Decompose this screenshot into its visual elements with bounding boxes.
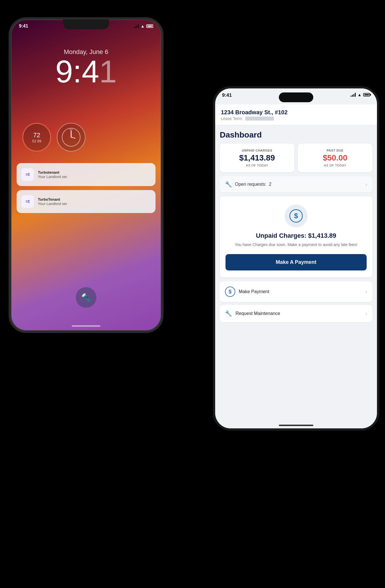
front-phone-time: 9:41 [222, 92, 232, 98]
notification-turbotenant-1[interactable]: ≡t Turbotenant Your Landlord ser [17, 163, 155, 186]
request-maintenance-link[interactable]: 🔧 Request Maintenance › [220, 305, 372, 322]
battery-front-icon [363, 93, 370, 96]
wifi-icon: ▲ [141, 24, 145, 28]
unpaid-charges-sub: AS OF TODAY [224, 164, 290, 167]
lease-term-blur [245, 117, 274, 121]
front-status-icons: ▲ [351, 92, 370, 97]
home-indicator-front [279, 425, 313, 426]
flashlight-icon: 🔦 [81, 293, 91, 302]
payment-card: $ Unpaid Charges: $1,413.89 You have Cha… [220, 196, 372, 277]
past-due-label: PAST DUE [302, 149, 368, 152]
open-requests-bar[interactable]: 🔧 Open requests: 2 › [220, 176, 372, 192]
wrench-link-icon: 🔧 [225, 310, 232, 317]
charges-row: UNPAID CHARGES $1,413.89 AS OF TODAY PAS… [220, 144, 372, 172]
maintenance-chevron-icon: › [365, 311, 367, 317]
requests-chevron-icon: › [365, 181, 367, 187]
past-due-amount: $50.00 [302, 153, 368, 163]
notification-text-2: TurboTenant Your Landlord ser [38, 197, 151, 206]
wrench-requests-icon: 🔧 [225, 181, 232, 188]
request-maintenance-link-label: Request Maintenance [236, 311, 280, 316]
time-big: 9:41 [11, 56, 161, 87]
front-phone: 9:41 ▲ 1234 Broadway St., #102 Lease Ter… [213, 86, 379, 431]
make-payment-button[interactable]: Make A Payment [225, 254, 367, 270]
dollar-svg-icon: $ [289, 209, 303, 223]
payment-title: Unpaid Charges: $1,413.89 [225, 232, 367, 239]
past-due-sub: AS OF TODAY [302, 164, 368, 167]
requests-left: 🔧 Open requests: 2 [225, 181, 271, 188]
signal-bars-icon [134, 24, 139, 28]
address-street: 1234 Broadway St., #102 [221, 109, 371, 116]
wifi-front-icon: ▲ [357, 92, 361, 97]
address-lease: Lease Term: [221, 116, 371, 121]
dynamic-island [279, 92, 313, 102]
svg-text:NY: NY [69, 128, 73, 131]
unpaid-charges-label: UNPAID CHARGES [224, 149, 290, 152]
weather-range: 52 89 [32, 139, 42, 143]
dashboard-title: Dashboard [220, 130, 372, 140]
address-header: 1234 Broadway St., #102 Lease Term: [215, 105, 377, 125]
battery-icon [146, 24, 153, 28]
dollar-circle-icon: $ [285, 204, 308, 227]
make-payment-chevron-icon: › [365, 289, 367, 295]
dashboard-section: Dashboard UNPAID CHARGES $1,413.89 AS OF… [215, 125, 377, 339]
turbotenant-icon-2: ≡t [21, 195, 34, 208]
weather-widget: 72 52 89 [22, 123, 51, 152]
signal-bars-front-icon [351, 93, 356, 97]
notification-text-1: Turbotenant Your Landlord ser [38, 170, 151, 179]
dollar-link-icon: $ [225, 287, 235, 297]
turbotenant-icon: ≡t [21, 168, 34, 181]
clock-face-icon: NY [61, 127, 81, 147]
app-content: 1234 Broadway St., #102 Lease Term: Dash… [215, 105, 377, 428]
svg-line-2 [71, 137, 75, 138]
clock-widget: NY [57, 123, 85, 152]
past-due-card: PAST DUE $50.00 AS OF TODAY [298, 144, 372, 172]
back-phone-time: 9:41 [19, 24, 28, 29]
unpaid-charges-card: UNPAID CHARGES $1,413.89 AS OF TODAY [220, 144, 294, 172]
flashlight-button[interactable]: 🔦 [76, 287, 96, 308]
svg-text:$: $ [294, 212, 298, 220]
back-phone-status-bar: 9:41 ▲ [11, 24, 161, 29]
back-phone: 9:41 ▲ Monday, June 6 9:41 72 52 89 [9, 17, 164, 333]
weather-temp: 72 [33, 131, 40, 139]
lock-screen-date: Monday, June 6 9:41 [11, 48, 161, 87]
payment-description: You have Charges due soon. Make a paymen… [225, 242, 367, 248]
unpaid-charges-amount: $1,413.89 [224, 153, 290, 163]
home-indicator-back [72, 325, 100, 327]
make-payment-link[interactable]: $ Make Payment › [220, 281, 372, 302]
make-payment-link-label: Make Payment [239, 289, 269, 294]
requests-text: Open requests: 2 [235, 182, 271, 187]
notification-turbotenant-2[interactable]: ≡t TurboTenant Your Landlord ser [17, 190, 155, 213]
....
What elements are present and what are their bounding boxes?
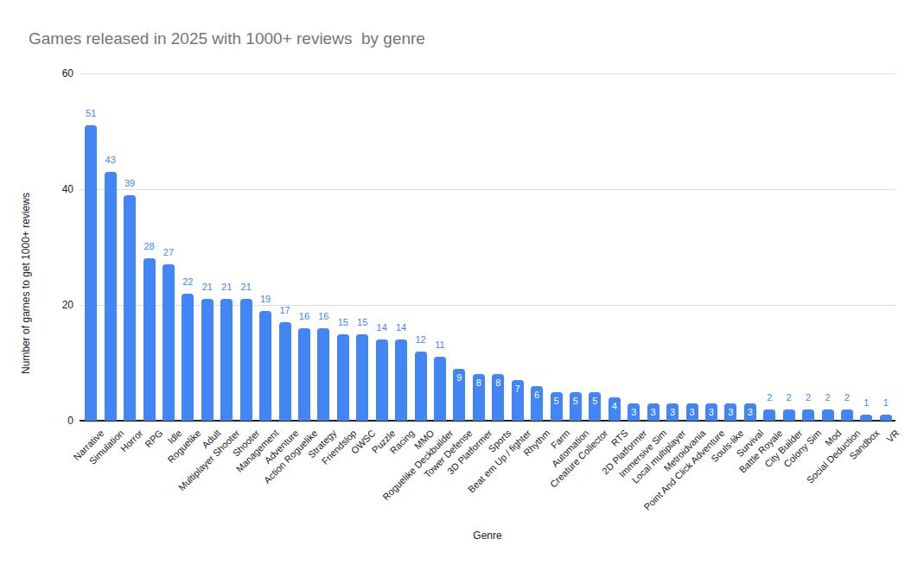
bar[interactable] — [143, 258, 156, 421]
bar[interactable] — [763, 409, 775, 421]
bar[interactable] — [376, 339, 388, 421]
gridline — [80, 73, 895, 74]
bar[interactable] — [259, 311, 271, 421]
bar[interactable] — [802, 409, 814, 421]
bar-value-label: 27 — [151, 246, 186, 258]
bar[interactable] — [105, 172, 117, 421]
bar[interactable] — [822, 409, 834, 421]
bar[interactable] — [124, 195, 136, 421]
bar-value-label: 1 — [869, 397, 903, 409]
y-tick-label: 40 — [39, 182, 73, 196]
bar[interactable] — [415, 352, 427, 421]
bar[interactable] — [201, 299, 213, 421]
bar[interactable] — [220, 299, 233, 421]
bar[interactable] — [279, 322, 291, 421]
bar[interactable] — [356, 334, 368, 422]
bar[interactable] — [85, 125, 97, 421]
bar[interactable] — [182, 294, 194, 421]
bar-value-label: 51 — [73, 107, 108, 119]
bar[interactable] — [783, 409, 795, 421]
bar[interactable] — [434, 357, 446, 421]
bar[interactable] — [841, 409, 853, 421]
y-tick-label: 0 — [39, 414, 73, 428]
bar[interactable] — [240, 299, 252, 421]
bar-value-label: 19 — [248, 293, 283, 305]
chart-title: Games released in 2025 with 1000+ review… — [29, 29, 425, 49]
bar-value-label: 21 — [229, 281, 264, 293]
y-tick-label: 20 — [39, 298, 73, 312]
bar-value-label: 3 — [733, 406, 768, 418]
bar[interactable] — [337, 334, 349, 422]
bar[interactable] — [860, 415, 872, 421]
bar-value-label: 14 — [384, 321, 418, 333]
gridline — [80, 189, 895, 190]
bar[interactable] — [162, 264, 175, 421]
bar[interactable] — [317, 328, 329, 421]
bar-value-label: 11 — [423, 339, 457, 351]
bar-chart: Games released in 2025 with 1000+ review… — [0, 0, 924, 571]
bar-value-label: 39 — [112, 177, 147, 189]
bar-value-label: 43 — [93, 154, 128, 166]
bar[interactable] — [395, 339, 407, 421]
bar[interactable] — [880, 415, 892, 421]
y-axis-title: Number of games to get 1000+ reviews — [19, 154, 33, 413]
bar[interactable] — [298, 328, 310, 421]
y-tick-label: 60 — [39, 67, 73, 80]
....
- PROBLEM REQUIREMENTS -
Where a line in the records above contains the string "front", copy that line.

- RESULT BELOW -
front-phone-time: 9:41 [222, 92, 232, 98]
battery-front-icon [363, 93, 370, 96]
front-status-icons: ▲ [351, 92, 370, 97]
home-indicator-front [279, 425, 313, 426]
front-phone: 9:41 ▲ 1234 Broadway St., #102 Lease Ter… [213, 86, 379, 431]
wifi-front-icon: ▲ [357, 92, 361, 97]
signal-bars-front-icon [351, 93, 356, 97]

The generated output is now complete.